President Trump ordered the Navy to fire 59 Tomahawk missiles, which cost more than $1.4 million each, at the Syrian airbase from which aircraft attacked Idlib creating a sarin gas catastrophe that shocked the world April 4. Many, including the president, claim Syrian President Bashar al-Assad ordered the chemical attack in violation of international law. Their only problem is they have no evidence.

The group claiming Assad used chemical weapons on his people earlier this week, Human Rights Observatory in Syria, is not in Syria. It is based in London and has no observers or scientists collecting data on the ground.

Rush to Judgment?

The United Nations Security Council High Representative for Disarmament Affairs Kim Won-soo said April 5 the UN cannot confirm the attack let alone who committed the incident. The Organization for the Prohibition of Chemical Weapons (OPCW) is in the process of analyzing data to verify if chemical weapons were used.

Most suspect Sarin was used. Doctors in Turkey said preliminary results showed patients were exposed to the chemical material. Many of the victims were taken to Turkey. The question is who delivered it? The OPCW supervised the destruction of all Syrian chemical weapons by Syria and Russia in 2014.

The Truth?

Boris Dolgov, a senior researcher at the Center for Arab and Islamic Studies at the Institute of Oriental Studies at the Russian Academy of Sciences, said the accusations are part of a new smear campaign to discredit the Syrian leadership.

Dolgov added the United States joined this campaign without bothering to understand what is going on. The researcher floated the possibility the chemicals were imported through Turkey and headed to Iraq. The rebels use chemical weapons, according to Russian experts.

Washington would do well to consider Iraq post-Saddam Hussein and Libya-post Muammar Gaddafi before pushing regime change.

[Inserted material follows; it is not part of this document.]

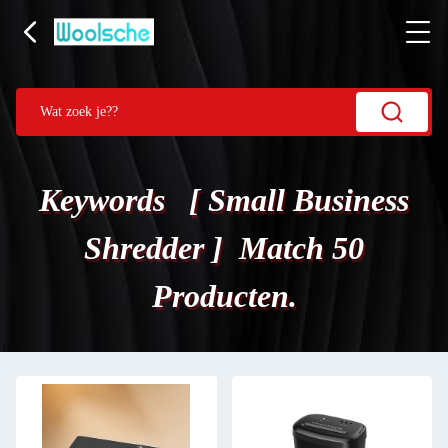
Keywords [ Small Business
Shredder ] Match 50
Producten.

The devil you don't know is often much worse than the devil you know in the Middle East. Neither China nor Russia are fond of the idea of forcing sitting leaders out. Given what the U.S. has experienced in Egypt, Iraq, and Libya in recent years, Assad might abide by the best alternative.

Trump has proven all too effective at pointing the media's attention over there when the news is over here.

This could be another example. After all why would the U.S. president want attention in a week when he renewed relations with an Egyptian dictator, attempted to strong-arm Republicans into voting for his bad, oh so bad healthcare bill and the Senate changed its rules too narrowly approve Trump's Supreme Court selection?